# Almost a perfect limit of Blue Bills



## diverfreak (May 11, 2008)

The Drake Can ruined my perfect limit of BLUE BILLED ducks! :lol:










DiverFreak


----------



## Clarq (Jul 21, 2011)

I'd be happy to let a Drake Canvasback ruin any sort of limit (although I never need to worry about that).


----------



## LETTER-RIP (Sep 14, 2007)

Nice looking redheads.


----------



## katorade (Sep 23, 2007)

Stud Pinnies, Stud Wigeons, and Stud Redheads, and a stupid stud Canvasback!


----------



## paddler (Jul 17, 2009)

Nice, Tony. Beautiful birds!!


----------



## NothinButGreen (Dec 4, 2010)

One day I wanna be like you tony! Nice haul!


----------



## 357bob (Sep 30, 2007)

Man, the colors a beautiful. I also wouldn't mind being Tony, just for a day.


----------



## kailey29us (May 26, 2011)

Nice pile of birds, I think thats a problem every waterfowl hunter would be happy to have.


----------



## stuckduck (Jan 31, 2008)

First time a Can has ruined a limit of yours!!!!

looks good


----------



## gooseblaster (Sep 2, 2009)

Good looking birds! Very nice!


----------



## utahgolf (Sep 8, 2007)

nice widgeon


----------



## Mud (Oct 28, 2011)

Can't complain about that I'd love to shoot them any day nice job.


----------



## Donttreadonme (Sep 11, 2007)

That is a pretty good limit. Too bad that stupid Can got taken out.


----------



## shaner (Nov 30, 2007)

357BOB,

I love your signature line, that cracked me up!
I lost my entire hand in an embarrassing gun accident, I know how you feel.

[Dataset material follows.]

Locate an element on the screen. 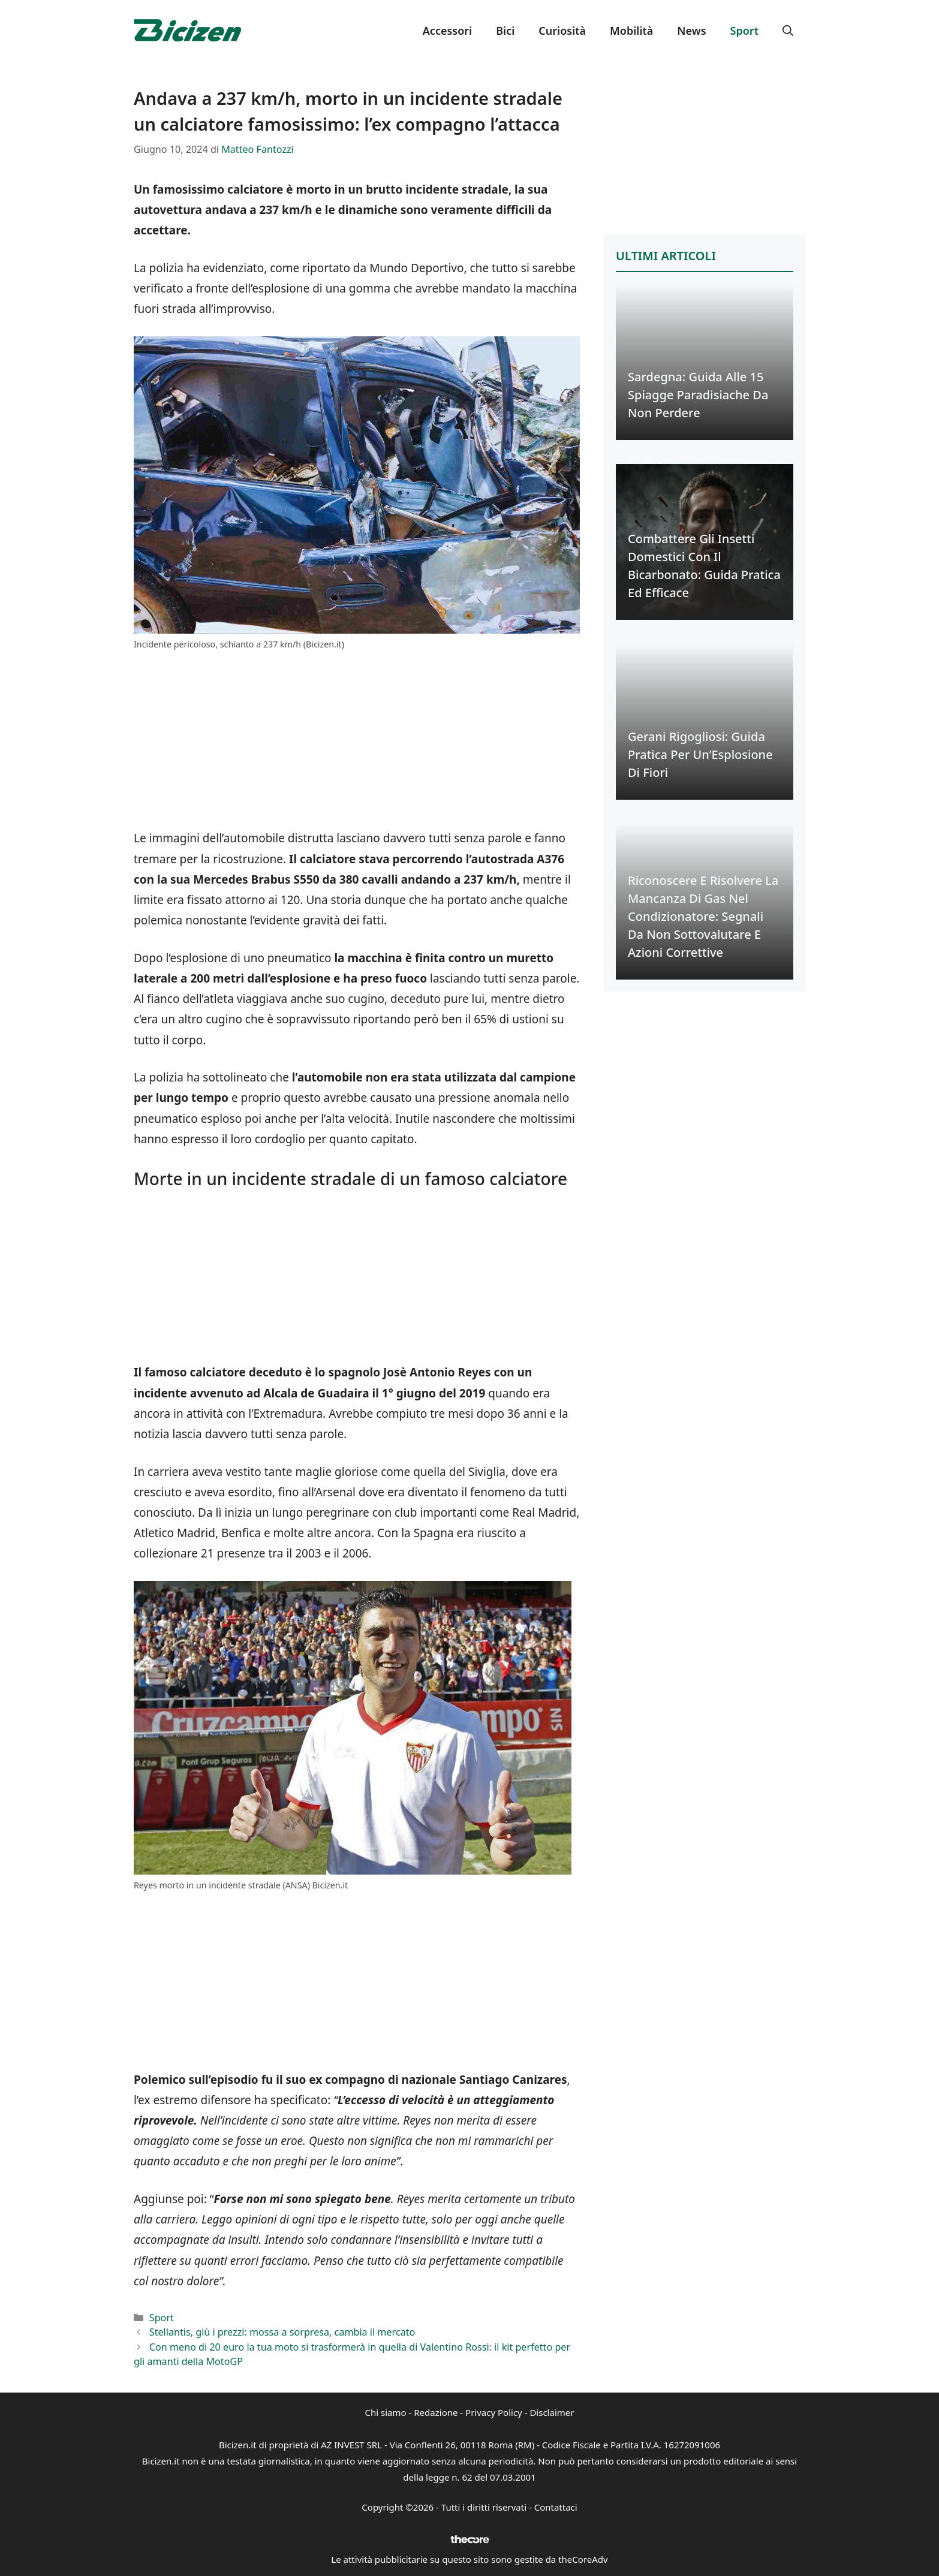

Please keep up the sense of humor and enjoy every minute out there, Shane


----------



## time4hunt (Oct 4, 2011)

Very nice limit. Very colorfull


----------



## dkhntrdstn (Sep 7, 2007)

Nice job there Tony.


----------



## Pumpgunner (Jan 12, 2010)

Now that's just not fair.


----------



## Dr. Decoy (May 4, 2008)

Show off! Awesome hunt!


----------